3.2. De la nécessité de recourir aux habitudes...

Au vu de l’évident parallélisme, si ce n’est même de l’identité, des démarches déployées par le pseudo-comportementaliste afin d’offrir un éclairage standard de ces constats empiriques auxquels réfèrent les mécanismes du satisficing, d’une part, et de l’habitude, d’autre part, il doit apparaître inutile de présenter les objections que ne manquerait pas de formuler le comportementaliste authentique à l’encontre des développements inscrits dans la veine du propos de Stigler & Becker [1977]. La perspective d’une endogénéisation optimale des coûts de décision, qu’elle entende soumettre la thèse du satisficing ou rendre compte de la prégnance des habitudes, bute en effet sur des difficultés empiriques et logiques dont on s’est déjà fait l’écho.
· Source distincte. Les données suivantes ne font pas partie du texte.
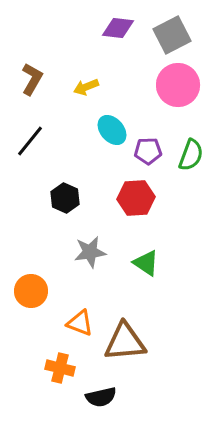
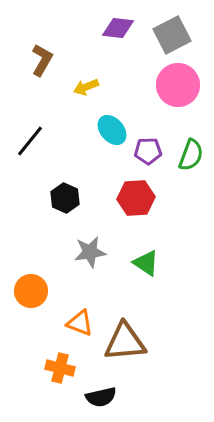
brown L-shape: moved 10 px right, 19 px up
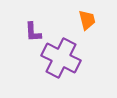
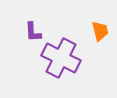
orange trapezoid: moved 13 px right, 11 px down
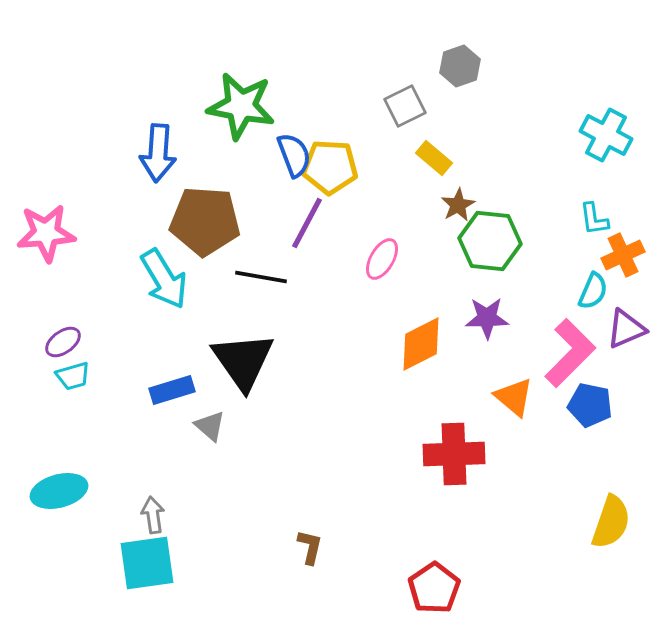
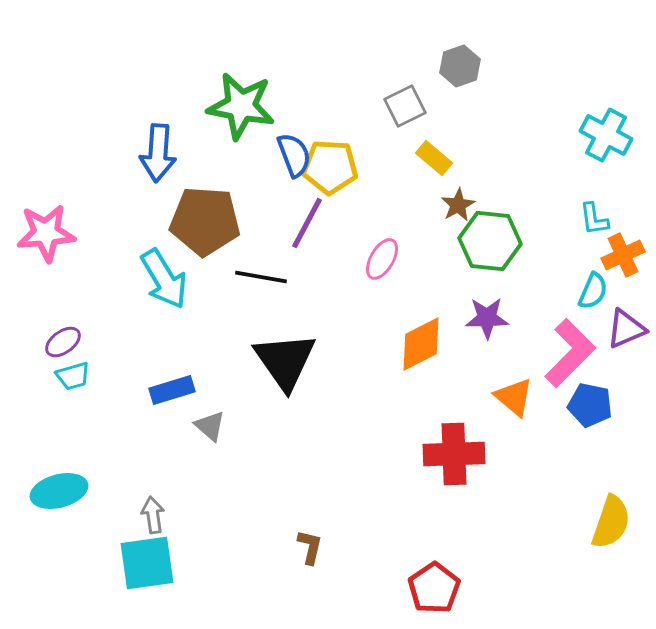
black triangle: moved 42 px right
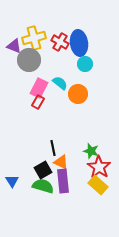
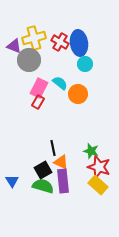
red star: rotated 15 degrees counterclockwise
Aussi ne reviendra-t-on que de façon ponctuelle sur ces objections, pour nous attacher, dans le cadre de cette sous-section, à spécifier et articuler plus finement les domaines du nécessaire, du raisonnable et du rationnel.
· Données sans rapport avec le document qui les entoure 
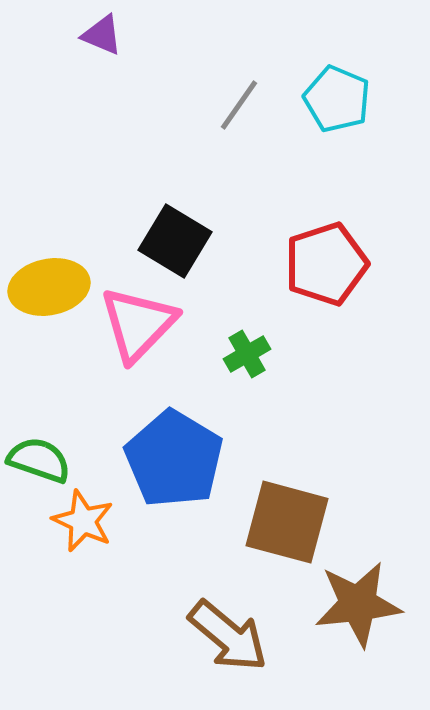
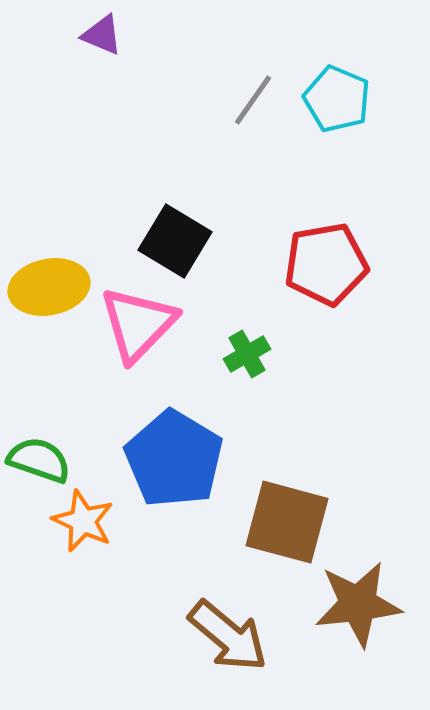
gray line: moved 14 px right, 5 px up
red pentagon: rotated 8 degrees clockwise
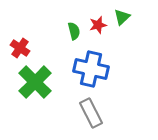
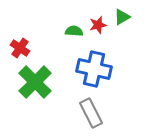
green triangle: rotated 12 degrees clockwise
green semicircle: rotated 72 degrees counterclockwise
blue cross: moved 3 px right
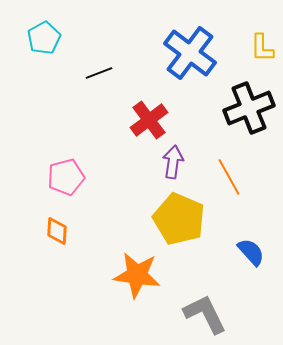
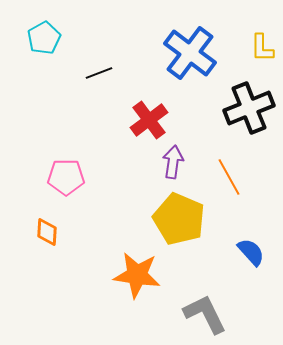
pink pentagon: rotated 15 degrees clockwise
orange diamond: moved 10 px left, 1 px down
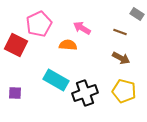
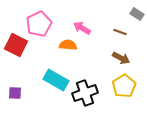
yellow pentagon: moved 5 px up; rotated 25 degrees clockwise
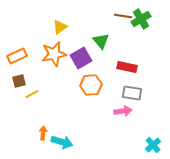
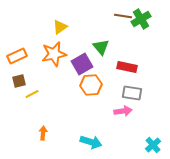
green triangle: moved 6 px down
purple square: moved 1 px right, 6 px down
cyan arrow: moved 29 px right
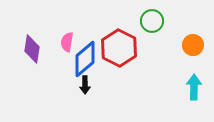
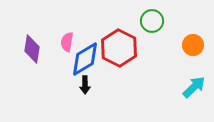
blue diamond: rotated 9 degrees clockwise
cyan arrow: rotated 45 degrees clockwise
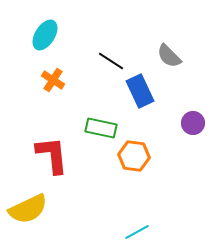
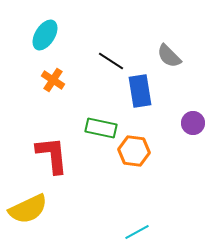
blue rectangle: rotated 16 degrees clockwise
orange hexagon: moved 5 px up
Les réflexions que consacrent Leibenstein ou Simon aux habitudes invitent clairement à placer celles-ci sous le signe de la nécessité ; une nécessité que les auteurs semblent percevoir, chacun à leur façon, comme renvoyant aux attributs de la nature humaine. Ce point apparaît particulièrement évident quant il en va de la justification cognitive du caractère prégnant des habitudes suggérée par Simon [1947]. Mais c’est aussi la marque de la nécessité que semble vouloir conférer aux habitudes Leibenstein [1987] lorsque l’auteur rectifie la présentation originelle de sa théorie motivationnelle des zones d’inertie. Chacune de ces présentations repose sur l’existence d’insuffisances d’ordre essentiellement quantitatif qui marqueraient les aptitudes -ici motivationnelles, là cognitives- de l’acteur. Ainsi la présentation de Simon [1947] met-elle l’accent sur la quantité limitée de ressources attentionnelles dont dispose l’individu, sur un laps de temps donné, afin de faire face aux sollicitations multiples qui voient jour au fil de ses activités. De même la perspective de Leibenstein [1976, 1987] esquisse-t-elle l’image d’un décideur qui serait doté d’une énergie motivationnelle en quantité limitée, se laissant ainsi volontiers envahir par une forme d’aversion pour l’effort. Mais si dans l’une comme l’autre de ces interprétations les mécanismes de l’habitude peuvent sans doute apparaître raisonnables, ils ne sauraient être communément tenus pour rationnels.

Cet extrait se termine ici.